2.4 Example 2: Are You Tired of Data Being not reported?

# Now if we want all the not reported inputs to be catergorzed as "NA" we will use the na_if function.

clinical_na_if <- clinical_clean %>%
  mutate(tumor_class = na_if(tumor_class, "not reported"),
         last_status = na_if(last_status, "not reported"),
         stage = na_if(stage, "not reported"),
         tumor_grade = na_if(tumor_grade, "not reported"))

gt(head(clinical_na_if, 2))
submitter_id tumor_class last_status diagnosis stage age_at_diagnosis vital morph days_to_death last_diseasestat datetime state recurrence diagnosis_id tumor_grade origin days_to_birth progression prior_malignancy biopsy_site last_follow_up cigarettes_per_day weight alcohol_history alcohol_intensity bmi years_smoked exposure_id height gender year_of_birth race demographic_id ethnicity year_of_death treatment_id therapeutic_agents intent_type treatment bcr_patient_barcode disease
TCGA-2W-A8YY NA NA C53.9 NA 18886 alive 8560/3 NA NA NA live NA 908ee155-bfca-5240-b78b-6b82f565aedd NA C53.9 -18886 not reported not reported C53.9 533 NA 42 NA NA 16.40625 NA 67aa3949-ad62-5f81-ad08-e8e295f84cfb 160 female 1962 white b89e4409-f7c6-53f2-a85f-31448e2ae1f6 not hispanic or latino NA 026fa545-ac02-5915-ac23-5984d67a75f8 NA NA NA TCGA-2W-A8YY CESC
TCGA-4J-AA1J NA NA C53.9 NA 11611 alive 8070/3 NA NA NA live NA 20b61f8a-5efb-5bcc-aaad-5f79cd8ff313 NA C53.9 -11611 not reported not reported C53.9 542 NA 48 NA NA 17.63085 NA 93ddbaf1-67b9-59a9-8a04-ef00db42fd54 165 female 1982 white 1c2c712d-0a6c-5b52-a4b0-8e1d61256f6c not hispanic or latino NA f68ae36d-85e6-558c-91a7-f5b69b9dde19 NA NA NA TCGA-4J-AA1J CESC

As you can see editing one column is very accessible, but once you get past three columns writing the na_if function gets tedious. There has got to be a better way! Akin to any late night infomercial, there is a better way by using our good old friend across function.

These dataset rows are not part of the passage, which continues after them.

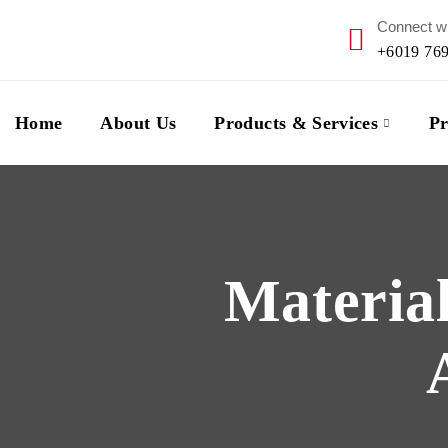
Connect wi
+6019 76
Home
About Us
Products & Services
Pr
Material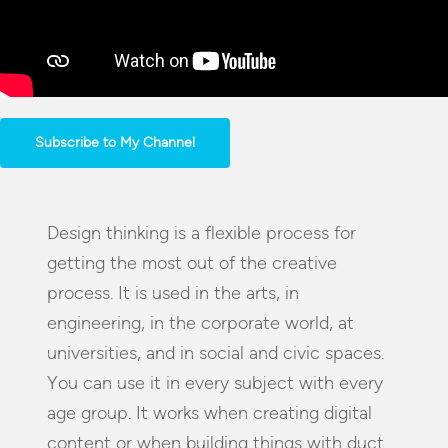
Subscribe to My Channel
Design thinking is a flexible process for
getting the most out of the creative
process. It is used in the arts, in
engineering, in the corporate world, at
universities, and in social and civic spaces.
You can use it in every subject with every
age group. It works when creating digital
content or when building things with duct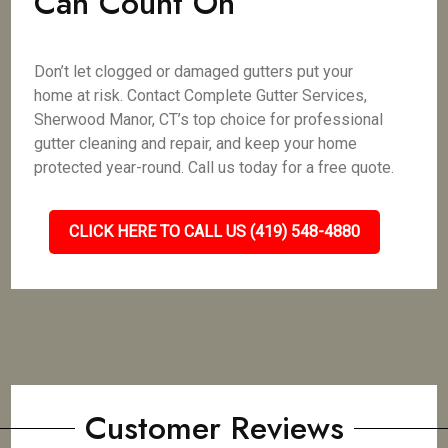
Can Count On
Don’t let clogged or damaged gutters put your
home at risk. Contact Complete Gutter Services,
Sherwood Manor, CT’s top choice for professional
gutter cleaning and repair, and keep your home
protected year-round. Call us today for a free quote.
CLICK HERE TO CALL US (419) 548-4880
Customer Reviews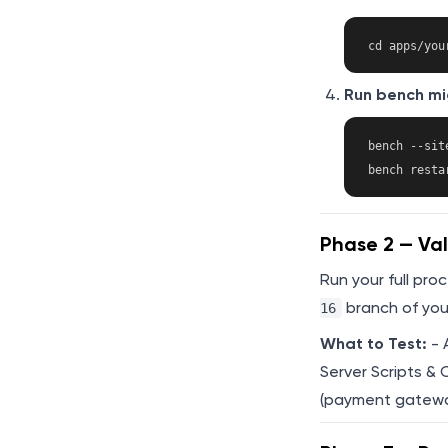
Run bench mi
bench --sit
Phase 2 — Val
Run your full pro
branch of you
16
What to Test:
- 
Server Scripts & 
(payment gateway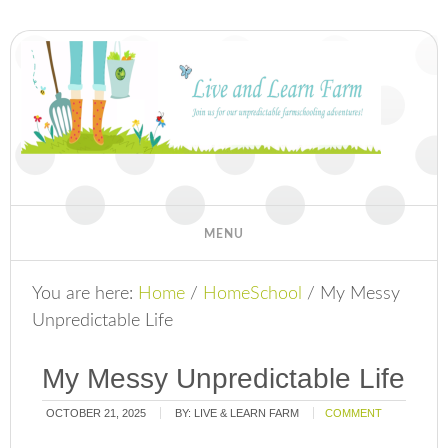
You are here:
Home
/
HomeSchool
/
My Messy
Unpredictable Life
My Messy Unpredictable Life
OCTOBER 21, 2025
BY:
LIVE & LEARN FARM
COMMENT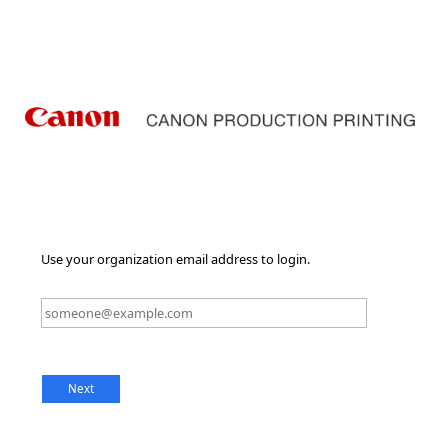
Use your organization email address to login.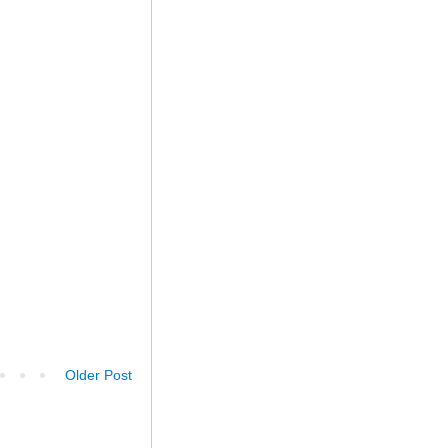
Older Post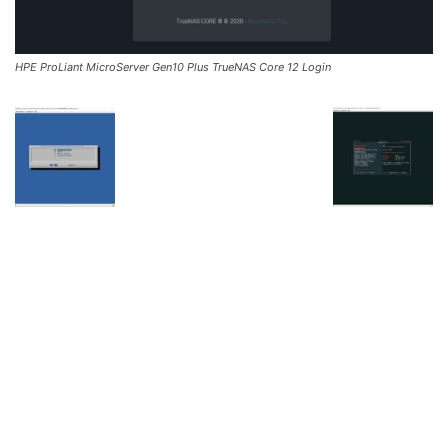
HPE ProLiant MicroServer Gen10 Plus TrueNAS Core 12 Login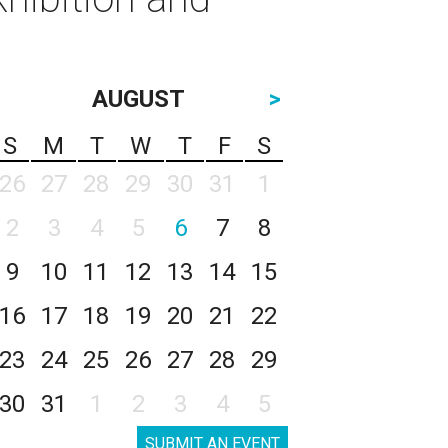
AUGUST
>
S
M
T
W
T
F
S
26
27
28
29
30
31
1
2
3
4
5
6
7
8
9
10
11
12
13
14
15
16
17
18
19
20
21
22
23
24
25
26
27
28
29
30
31
1
2
3
4
5
SUBMIT AN EVENT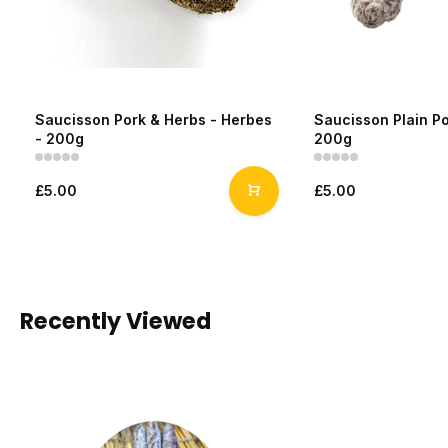
Saucisson Pork & Herbs - Herbes
Saucisson Plain Po
- 200g
200g
£5.00
£5.00
Recently Viewed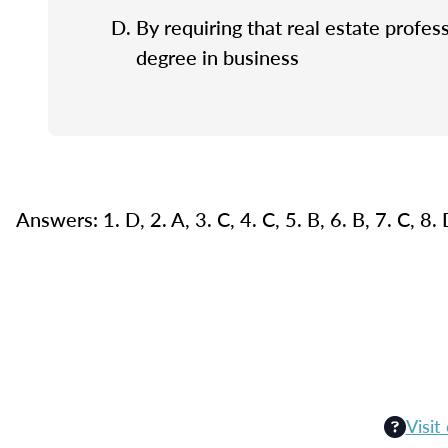
By requiring that real estate profes
degree in business
Answers: 1. D, 2. A, 3. C, 4. C, 5. B, 6. B, 7. C, 8.
Visit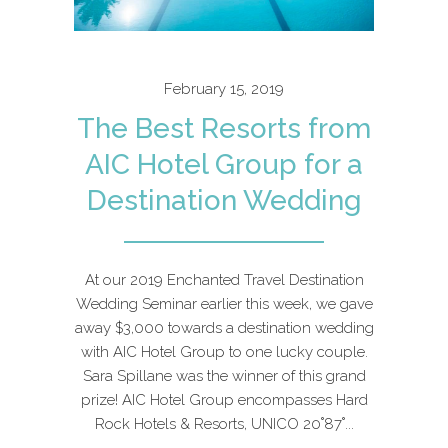
February 15, 2019
The Best Resorts from
AIC Hotel Group for a
Destination Wedding
At our 2019 Enchanted Travel Destination
Wedding Seminar earlier this week, we gave
away $3,000 towards a destination wedding
with AIC Hotel Group to one lucky couple.
Sara Spillane was the winner of this grand
prize! AIC Hotel Group encompasses Hard
Rock Hotels & Resorts, UNICO 20˚87˚...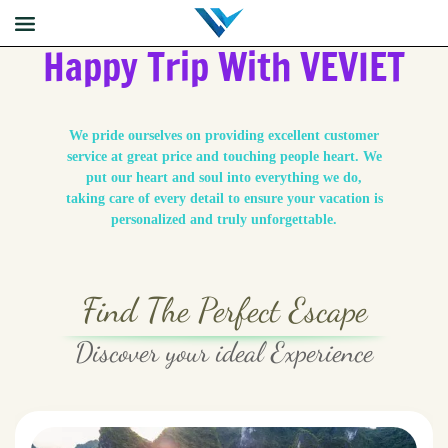
Happy Trip With VEVIET
We pride ourselves on providing excellent customer
service at great price and touching people heart. We
put our heart and soul into everything we do,
taking care of every detail to ensure your vacation is
personalized and truly unforgettable.
Find The Perfect Escape
Discover your ideal Experience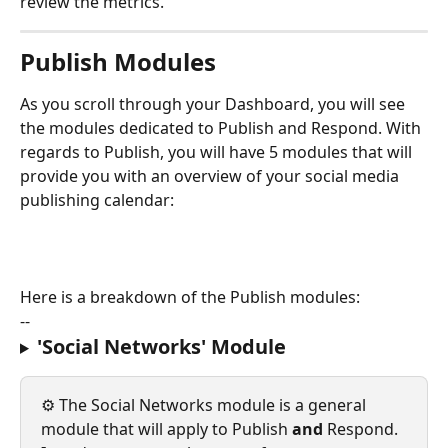
review the metrics.
Publish Modules
As you scroll through your Dashboard, you will see 
the modules dedicated to Publish and Respond. With 
regards to Publish, you will have 5 modules that will 
provide you with an overview of your social media 
publishing calendar:
Here is a breakdown of the Publish modules:
--
'Social Networks' Module
⚙️ The Social Networks module is a general 
module that will apply to Publish 
and 
Respond. 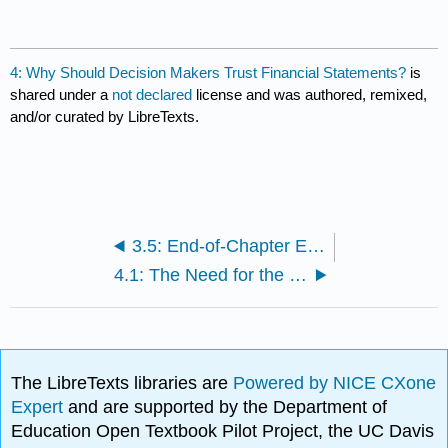
4: Why Should Decision Makers Trust Financial Statements?
is
shared under a
not declared
license and was authored, remixed,
and/or curated by LibreTexts.
3.5: End-of-Chapter Exercises
4.1: The Need for the Securities and Exchange Commission
The LibreTexts libraries are
Powered by NICE CXone
Expert
and are supported by the Department of
Education Open Textbook Pilot Project, the UC Davis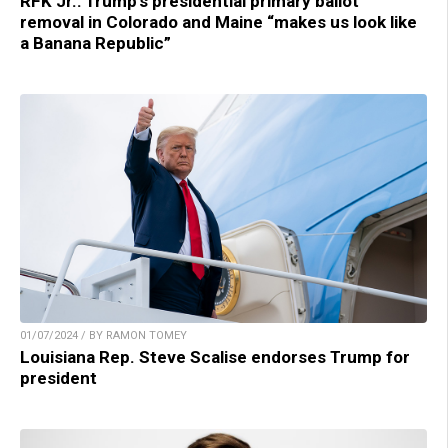
RFK Jr.: Trump’s presidential primary ballot
removal in Colorado and Maine “makes us look like
a Banana Republic”
01/07/2024 / BY RAMON TOMEY
Louisiana Rep. Steve Scalise endorses Trump for
president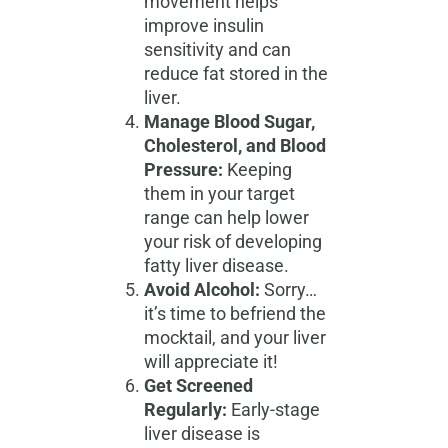
movement helps
improve insulin
sensitivity and can
reduce fat stored in the
liver.
Manage Blood Sugar,
Cholesterol, and Blood
Pressure:
Keeping
them in your target
range can help lower
your risk of developing
fatty liver disease.
Avoid Alcohol:
Sorry…
it’s time to befriend the
mocktail, and your liver
will appreciate it!
Get Screened
Regularly:
Early-stage
liver disease is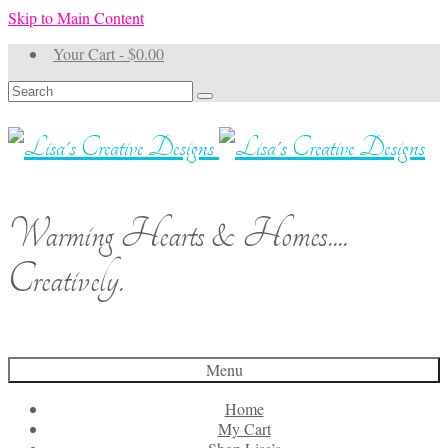
Skip to Main Content
Your Cart
-
$
0.00
Search
for:
Warming Hearts & Homes....
Creatively.
Menu
Home
My Cart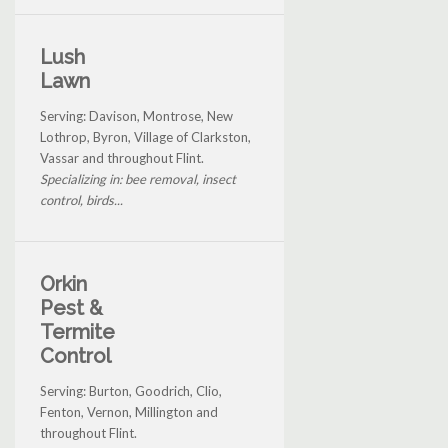
Lush
Lawn
Serving: Davison, Montrose, New
Lothrop, Byron, Village of Clarkston,
Vassar and throughout Flint.
Specializing in: bee removal, insect
control, birds...
Orkin
Pest &
Termite
Control
Serving: Burton, Goodrich, Clio,
Fenton, Vernon, Millington and
throughout Flint.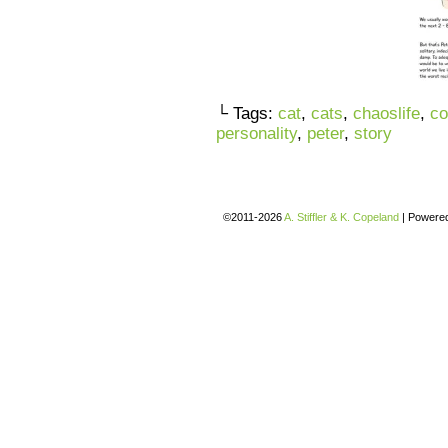
└ Tags:
cat
,
cats
,
chaoslife
,
co
personality
,
peter
,
story
©2011-2026
A. Stiffler & K. Copeland
|
Powere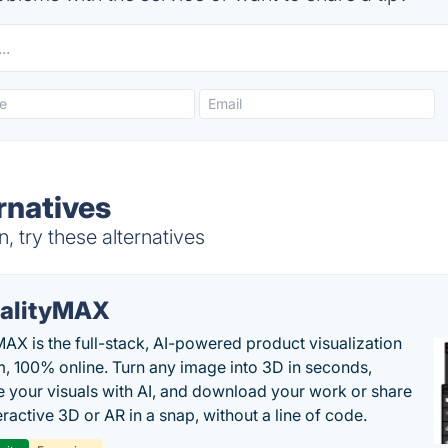
ernatives
, try these alternatives
alityMAX
MAX is the full-stack, AI-powered product visualization
m, 100% online. Turn any image into 3D in seconds,
 your visuals with AI, and download your work or share
teractive 3D or AR in a snap, without a line of code.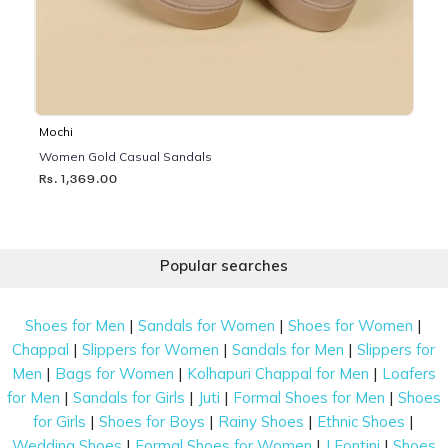
Mochi
Women Gold Casual Sandals
Rs. 1,369.00
Popular searches
|
|
|
Shoes for Men
Sandals for Women
Shoes for Women
|
|
|
Chappal
Slippers for Women
Sandals for Men
Slippers for
|
|
|
Men
Bags for Women
Kolhapuri Chappal for Men
Loafers
|
|
|
|
for Men
Sandals for Girls
Juti
Formal Shoes for Men
Shoes
|
|
|
|
for Girls
Shoes for Boys
Rainy Shoes
Ethnic Shoes
|
|
|
Wedding Shoes
Formal Shoes for Women
J Fontini
Shoes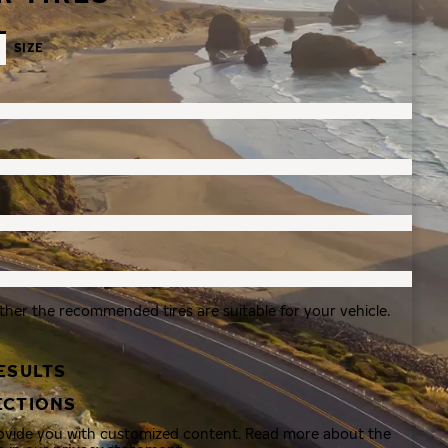
SIZE
ther the recommended tires are suitable for your vehicle.
ESULTS
ECTIONS
rovide you with customized content. Read more about the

2.5 Example 3: Have No Fear na_if Is Here!

## Example 3: Multiple columns

clinical_across <- clinical_clean %>%
  mutate(across(where(is.character), 
                ~na_if(., "not reported")))

gt(head(clinical_across, 2))
submitter_id tumor_class last_status diagnosis stage age_at_diagnosis vital morph days_to_death last_diseasestat datetime state recurrence diagnosis_id tumor_grade origin days_to_birth progression prior_malignancy biopsy_site last_follow_up cigarettes_per_day weight alcohol_history alcohol_intensity bmi years_smoked exposure_id height gender year_of_birth race demographic_id ethnicity year_of_death treatment_id therapeutic_agents intent_type treatment bcr_patient_barcode disease
TCGA-2W-A8YY NA NA C53.9 NA 18886 alive 8560/3 NA NA NA live NA 908ee155-bfca-5240-b78b-6b82f565aedd NA C53.9 -18886 NA NA C53.9 533 NA 42 NA NA 16.40625 NA 67aa3949-ad62-5f81-ad08-e8e295f84cfb 160 female 1962 white b89e4409-f7c6-53f2-a85f-31448e2ae1f6 not hispanic or latino NA 026fa545-ac02-5915-ac23-5984d67a75f8 NA NA NA TCGA-2W-A8YY CESC
TCGA-4J-AA1J NA NA C53.9 NA 11611 alive 8070/3 NA NA NA live NA 20b61f8a-5efb-5bcc-aaad-5f79cd8ff313 NA C53.9 -11611 NA NA C53.9 542 NA 48 NA NA 17.63085 NA 93ddbaf1-67b9-59a9-8a04-ef00db42fd54 165 female 1982 white 1c2c712d-0a6c-5b52-a4b0-8e1d61256f6c not hispanic or latino NA f68ae36d-85e6-558c-91a7-f5b69b9dde19 NA NA NA TCGA-4J-AA1J CESC

3 Is it helpful?

This function would be particularly useful is you wanted to change any NaN inputs to NA, or if you had very cluttered data with lots of “unknowns” or “not reported” or any other unusual entry for NA. This is also useful because when loading excel data you cannot have two different NA arguments.

What is particularly useful about this function is when nesting it in the mutate and across function because you can make large edits to several vectors.